A project generator that bootstraps a FastAPI setup following Helicon's standards and best practices.

Included tools

These are the major tools that are configured and included in the project:

  • structlog
  • sqlmodel
  • alembic
  • fastapi
  • pydantic-settings
  • pytest

Start a new project

Run the following commands to initialize a new project:

mkdir helicon-app
cd helicon-app
uvx he-kit init

After answering the prompts you should have a fully runnable FastAPI setup:

├── .dockerignore
├── .gitignore
├── .pre-commit-config.yaml
├── alembic.ini
├── Dockerfile
├── main.py
├── pyproject.toml
├── README.md
├── migrations
│   ├── env.py
│   ├── script.py.mako
│   └── versions
├── src
│   └── helicon_app
│       ├── app.py
│       ├── conf.py
│       ├── __init__.py
│       ├── models
│       │   └── __init__.py
│       ├── routers
│       │   └── __init__.py
│       └── schemas
│           └── __init__.py
└── tests
    └── conftest.py

You can verify that it works by running the test suite and starting the development server:

uv run pytest
uv run he-kit dev

It is recommended that you synchronize the new environment and install the supplied pre-commit hooks (mypy and ruff):

uv sync
uv run pre-commit install

Create a model and migrations

Helicon-kit uses SQLModel and Alembic.

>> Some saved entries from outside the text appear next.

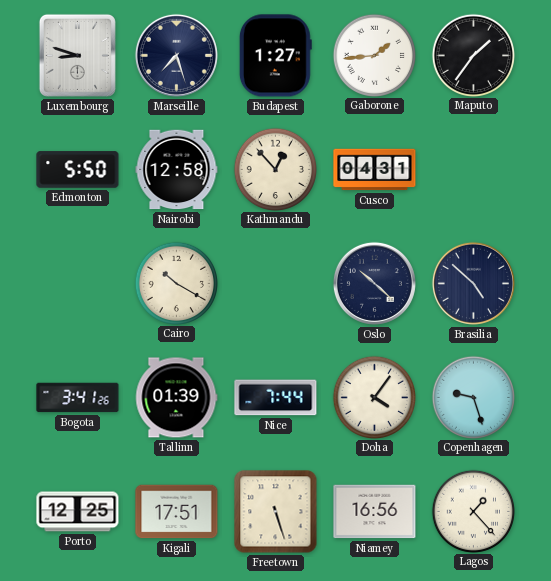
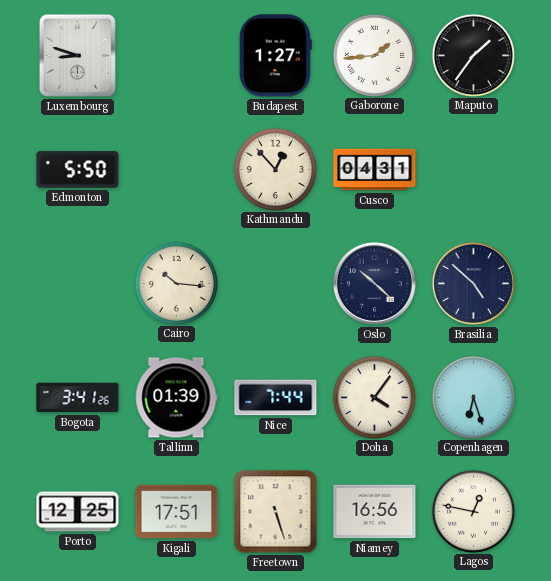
Marseille: 7:27 -> none
Nairobi: 12:58 -> none
Cairo: 10:20 -> 10:16
Copenhagen: 9:27 -> 6:27
Lagos: 1:23 -> 12:47
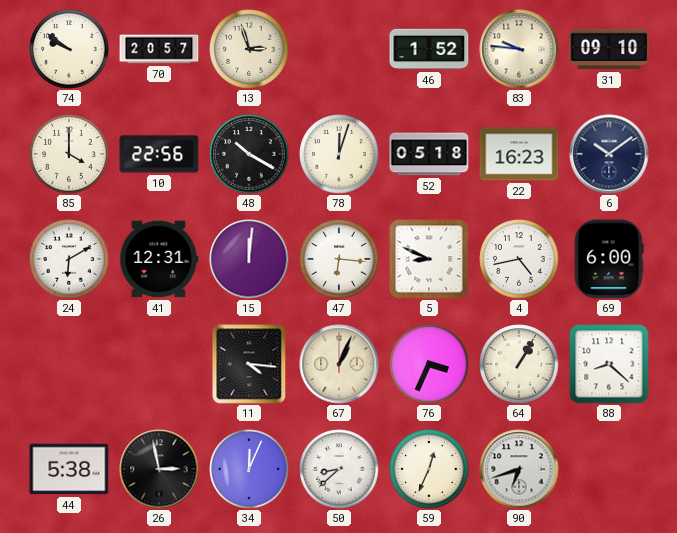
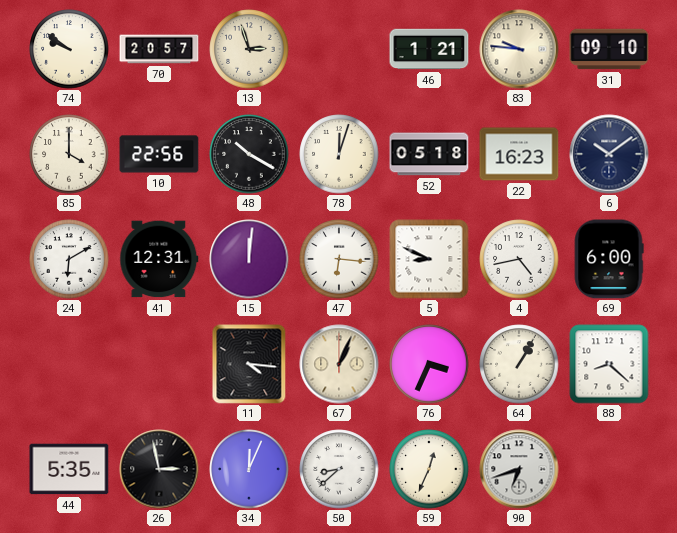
46: 1:52 -> 1:21
44: 5:38 -> 5:35
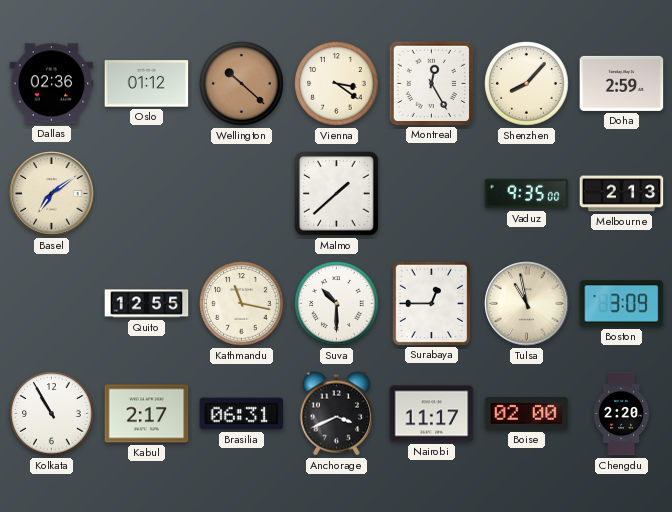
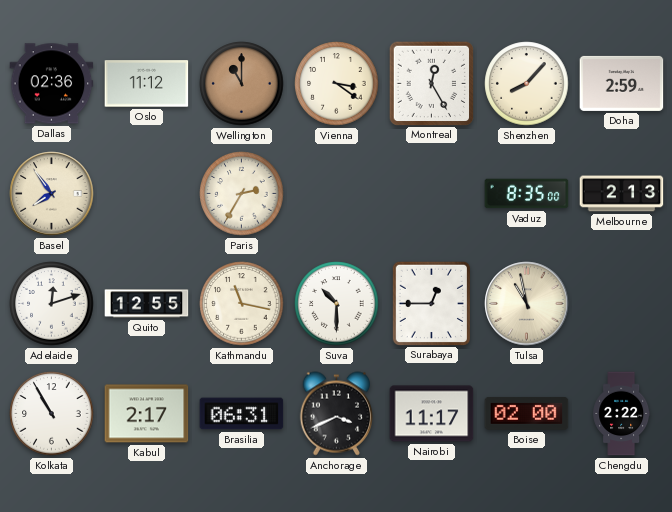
Oslo: 01:12 -> 11:12
Wellington: 10:22 -> 11:00
Basel: 7:09 -> 7:54
Paris: none -> 2:35
Malmo: 1:38 -> none
Vaduz: 9:35 -> 8:35
Adelaide: none -> 12:12
Boston: 3:09 -> none
Chengdu: 2:20 -> 2:22
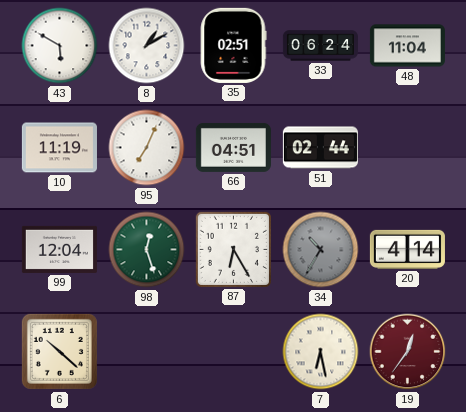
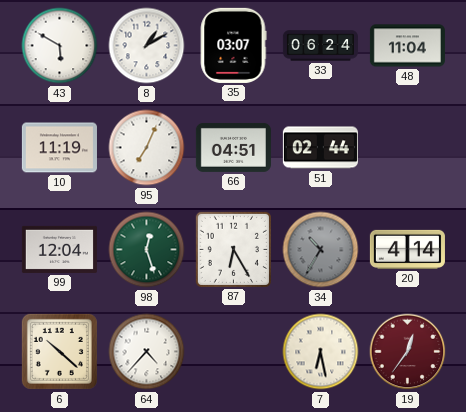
35: 02:51 -> 03:07
64: none -> 4:37
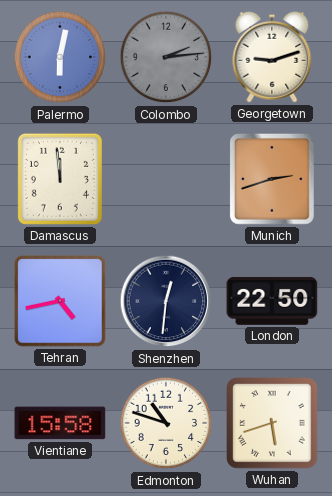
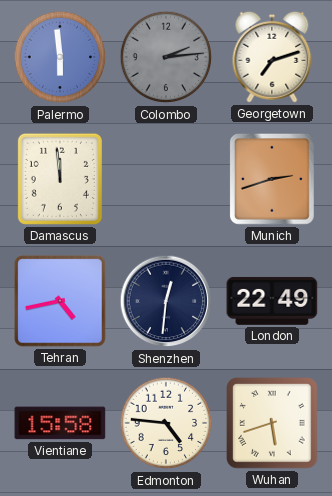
Palermo: 6:02 -> 5:59
Georgetown: 9:12 -> 7:12
London: 22:50 -> 22:49
Edmonton: 10:48 -> 4:46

To start working with models, first create a new module in the models/ directory. We'll call it models/users.py:

from sqlmodel import Field, SQLModel


class User(SQLModel, table=True):
    id: int | None = Field(default=None, primary_key=True)
    name: str
    email: str

We have to make sure the models are importable via your_module_name.models in order for Alembic to discover them. We do this by importing the new module in models/__init__.py:

from .users import *

Create the migrations and apply them:

uv run he-kit makemigrations "add user model"
uv run he-kit migrate

Create and register a new router

Firstly we need to define some API schemas. We'll add them in the module schemas/users.py:

from sqlmodel import SQLModel


class UserCreate(SQLModel):
    name: str
    email: str


class UserRead(SQLModel):
    id: int
    name: str
    email: str

Note: as both schemas and models are derrived from SQLModel you can of course create base classes and extend them to avoid repeating attributes.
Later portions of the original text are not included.